12. The method according to claim 10, wherein said step for altering said predefined molecular interaction comprises a step for drying said surface layer with the polymer molecule provided thereon.

13. The method according to claim 10, wherein said step for altering said predefined molecular interaction comprises a step for changing a temperature of said surface layer,

14. The method according to claim 10, wherein said step for altering said predefined molecular interaction comprises a step for applying an electric or/and magnetic field oriented perpendicular or at certain angle with respect to said surface of said support.

15. The method according to claim 10, wherein said step for altering said predefined molecular interaction comprises a step for exciting the polymer by light.

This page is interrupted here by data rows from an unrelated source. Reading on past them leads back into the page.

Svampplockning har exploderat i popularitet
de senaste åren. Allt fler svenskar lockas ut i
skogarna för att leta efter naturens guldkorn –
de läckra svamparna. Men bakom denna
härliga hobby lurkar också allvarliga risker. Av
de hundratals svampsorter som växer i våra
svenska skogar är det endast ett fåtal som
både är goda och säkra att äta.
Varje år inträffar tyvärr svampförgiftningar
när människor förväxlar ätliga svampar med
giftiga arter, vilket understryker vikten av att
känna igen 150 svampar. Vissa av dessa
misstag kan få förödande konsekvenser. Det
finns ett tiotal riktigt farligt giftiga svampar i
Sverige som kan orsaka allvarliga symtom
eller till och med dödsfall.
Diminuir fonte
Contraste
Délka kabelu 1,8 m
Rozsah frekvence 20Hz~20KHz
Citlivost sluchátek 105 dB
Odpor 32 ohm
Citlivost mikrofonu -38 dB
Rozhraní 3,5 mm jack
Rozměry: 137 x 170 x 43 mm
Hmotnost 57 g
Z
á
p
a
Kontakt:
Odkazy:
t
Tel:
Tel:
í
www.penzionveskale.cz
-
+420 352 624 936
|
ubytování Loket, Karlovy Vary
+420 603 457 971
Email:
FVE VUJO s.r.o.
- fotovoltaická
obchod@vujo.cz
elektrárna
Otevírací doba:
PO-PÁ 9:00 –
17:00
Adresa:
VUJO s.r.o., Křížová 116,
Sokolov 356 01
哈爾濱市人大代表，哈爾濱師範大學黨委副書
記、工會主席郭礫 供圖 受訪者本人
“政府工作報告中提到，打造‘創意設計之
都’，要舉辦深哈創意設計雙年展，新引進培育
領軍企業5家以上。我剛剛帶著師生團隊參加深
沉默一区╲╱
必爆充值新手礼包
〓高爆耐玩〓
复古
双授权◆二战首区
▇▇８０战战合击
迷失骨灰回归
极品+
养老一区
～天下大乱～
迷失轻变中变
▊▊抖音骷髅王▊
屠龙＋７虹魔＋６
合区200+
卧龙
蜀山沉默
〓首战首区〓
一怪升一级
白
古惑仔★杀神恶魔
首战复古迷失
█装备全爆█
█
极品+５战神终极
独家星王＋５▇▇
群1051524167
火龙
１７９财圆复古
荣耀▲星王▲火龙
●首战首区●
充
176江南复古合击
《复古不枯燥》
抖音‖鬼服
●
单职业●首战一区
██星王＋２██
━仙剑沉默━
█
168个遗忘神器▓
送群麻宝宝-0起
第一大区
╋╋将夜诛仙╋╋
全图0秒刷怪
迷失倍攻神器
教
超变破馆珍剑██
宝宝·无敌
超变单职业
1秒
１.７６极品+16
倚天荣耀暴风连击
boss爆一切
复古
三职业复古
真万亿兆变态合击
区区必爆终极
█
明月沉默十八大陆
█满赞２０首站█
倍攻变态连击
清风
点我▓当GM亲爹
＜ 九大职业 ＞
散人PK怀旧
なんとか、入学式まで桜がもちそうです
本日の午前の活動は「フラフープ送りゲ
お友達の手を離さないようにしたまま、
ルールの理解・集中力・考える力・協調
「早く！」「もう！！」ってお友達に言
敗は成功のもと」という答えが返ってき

16. The method according to claim 1, wherein said external force is provided by using one of the following fields: electrical field, magnetic field, optical field and mechanical field, or any combination thereof.

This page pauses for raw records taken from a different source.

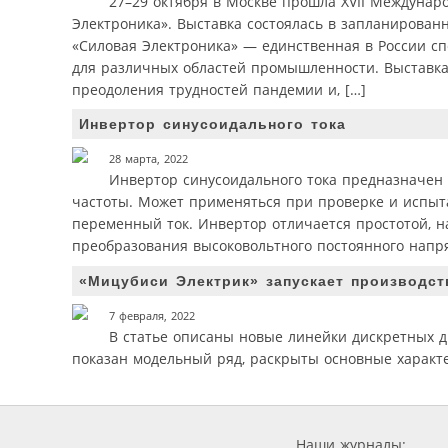
27–29 октября в Москве прошла XVII Междунар
Электроника». Выставка состоялась в запланирован
«Силовая Электроника» — единственная в России с
для различных областей промышленности. Выставка
преодоления трудностей пандемии и, […]
Инвертор синусоидального тока
28 марта, 2022
Инвертор синусоидального тока предназначен
частоты. Может применяться при проверке и испыта
переменный ток. Инвертор отличается простотой, н
преобразования высоковольтного постоянного напря
«Мицубиси Электрик» запускает производст
7 февраля, 2022
В статье описаны новые линейки дискретных д
показан модельный ряд, раскрыты основные характ
Наши журналы:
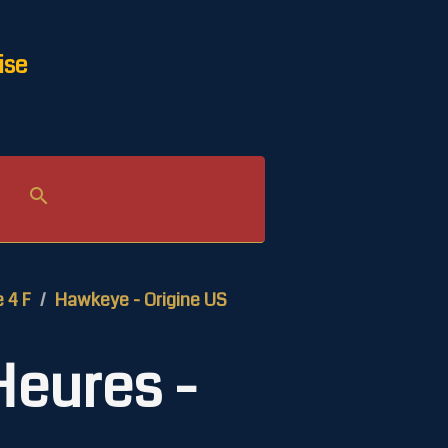
ise
e 4 F
Hawkeye - Origine US
Heures -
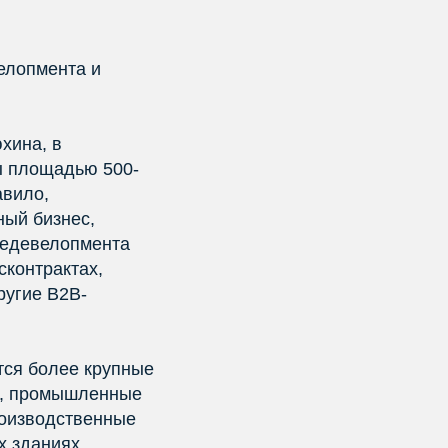
елопмента и
хина, в
ы площадью 500-
авило,
ный бизнес,
 редевелопмента
сконтрактах,
ругие B2B-
тся более крупные
И, промышленные
роизводственные
х зданиях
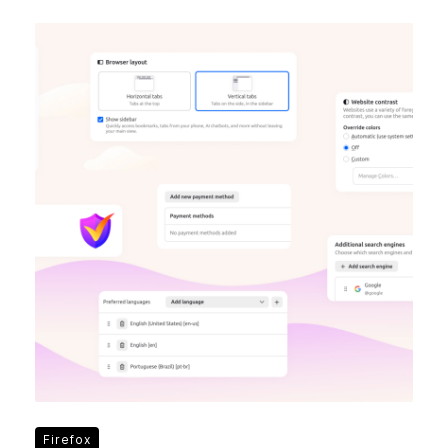
Firefox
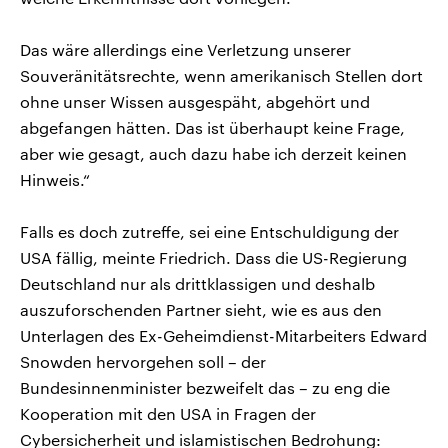
Das wäre allerdings eine Verletzung unserer
Souveränitätsrechte, wenn amerikanisch Stellen dort
ohne unser Wissen ausgespäht, abgehört und
abgefangen hätten. Das ist überhaupt keine Frage,
aber wie gesagt, auch dazu habe ich derzeit keinen
Hinweis.“
Falls es doch zutreffe, sei eine Entschuldigung der
USA fällig, meinte Friedrich. Dass die US-Regierung
Deutschland nur als drittklassigen und deshalb
auszuforschenden Partner sieht, wie es aus den
Unterlagen des Ex-Geheimdienst-Mitarbeiters Edward
Snowden hervorgehen soll – der
Bundesinnenminister bezweifelt das – zu eng die
Kooperation mit den USA in Fragen der
Cybersicherheit und islamistischen Bedrohung:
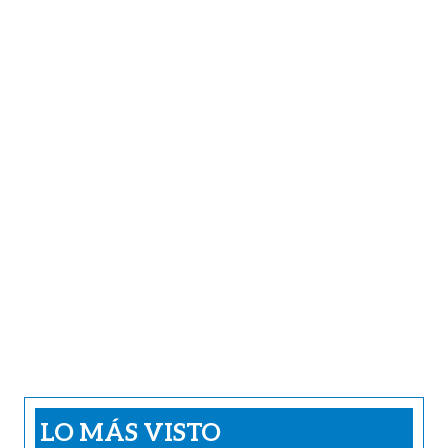
LO MÁS VISTO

17. The method according to claim 1, wherein a scanning probe microscope (SPM) is used for applying said external force.

18. The method according to claim 1, wherein the polymer molecule comprises a polynucleotide such as DNA or RNA, a polypeptide such as protein, an antibody or antigen-antibody system, a polysaccharide, or a desired mixture of biomolecules.

19. The method according to claim 1, wherein said surface layer comprises an inorganic polymer, an organic polymer, an organic low molecular substance, a metal, a metal oxide, a sulfide, a semiconductor, or an optical clement, or any combination thereof.

20. The method according to claim 1, wherein said substrate is atomically flat.

21. The method according to claim 1, wherein said substrate comprises glass, surface oxidized silicon, gold, molybdenum sulfide, highly oriented pyrolitic graphite (HOPG) or mica.

22. The method according to claim 1, wherein the method comprises a step for anchoring at least one end of the polymer molecule to said support.

23. The method according to claim 1, wherein the method comprises a step for anchoring at least one end of the polymer molecule to be arranged to a fiber, a micro-particle or a nano-particle.

24. A product provided according to claim 1, said product comprising:

a substrate;

a surface layer provided on a surface of said substrate;

a support provided by said substrate and said surface layer; and

a polymer molecule such as a biomolecule which is adsorbed on said surface layer providing an adsorbed state of the polymer molecule, and which is arranged on said surface layer in a first conformation;

wherein said surface layer is configured to adjust predefined molecular interaction between the polymer molecule and said support to allow in said adsorbed state fixing of the first conformation of the polymer molecule, dislocating at least part of the polymer molecule across said surface layer relative to said support, and subsequently fixing the polymer molecule on the surface layer.

25. Use of a method according to claim 1 or a product according to claim 23 for recognition, detecting or analysis of a component of surrounding medium or/and of a polymer molecule to be arranged.

26. Use of a method according to claim 1 or a product according to claim 23 for recognition, detecting or analyzing of a molecule or chemical groups of a surface layer.

27. Use of a method according to claim 1 or a product according to claim 24 for constructing a molecular device.